Inside the apartment nothing had changed. There was her computer, her suitcase, which she had left behind these last days in favor of a tote. Down the hall was the bedroom where she’d slept with Matt three years before and which she had – admit it – avoided on this trip, staying at night in the living room until she could barely stand, then feeling her way down the hall in the dark and toppling into bed. In the bathroom hung her one towel. Already she had worn her little groove here.

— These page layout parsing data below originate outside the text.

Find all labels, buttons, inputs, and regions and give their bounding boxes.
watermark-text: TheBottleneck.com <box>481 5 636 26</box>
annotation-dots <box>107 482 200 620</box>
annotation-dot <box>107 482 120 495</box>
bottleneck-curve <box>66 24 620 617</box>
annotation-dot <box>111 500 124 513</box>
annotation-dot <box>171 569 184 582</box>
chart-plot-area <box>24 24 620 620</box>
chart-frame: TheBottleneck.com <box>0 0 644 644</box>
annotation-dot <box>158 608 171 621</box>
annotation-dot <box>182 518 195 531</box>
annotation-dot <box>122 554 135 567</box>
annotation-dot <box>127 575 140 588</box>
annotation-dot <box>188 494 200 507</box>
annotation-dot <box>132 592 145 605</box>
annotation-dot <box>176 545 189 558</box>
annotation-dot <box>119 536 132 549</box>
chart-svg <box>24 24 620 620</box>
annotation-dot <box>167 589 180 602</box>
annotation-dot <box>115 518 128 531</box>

She stood for a while, staring through the darkness at the glittering columns of buildings outside, noticing that she felt different for the first time in many months and interested in the change. It was China maybe, the brash thrill in the air, the unmoored freedom of being far away from her life. Yet it was also the pleasure of the days with Sam in Hangzhou. She still had her grief, but it no longer felt lodged in all her cells and fibers. She had assumed she would grow old with grief, that it would become like her face or her walk or her habits of speech. Now she saw that grief too was a thing that could change.

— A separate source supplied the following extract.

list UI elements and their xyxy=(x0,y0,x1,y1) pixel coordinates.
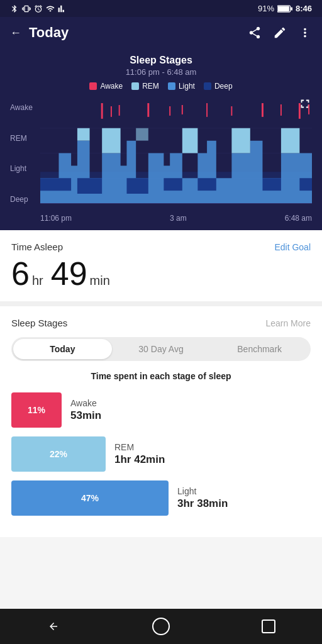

She turned away from the window and the city. It was time to start work on her piece, even though Sarah had generously told her she did not have to hurry. “Forget your usual deadline,” she had said when she called from Los Angeles a few days before. Maggie had explained to her that the competition wouldn’t culminate until Sam’s banquet on Saturday night, and the article couldn’t be filed before it did. “Fine,” said Sarah. “Take extra days if you need to. Stay longer. Just get home in time to do your holiday column.”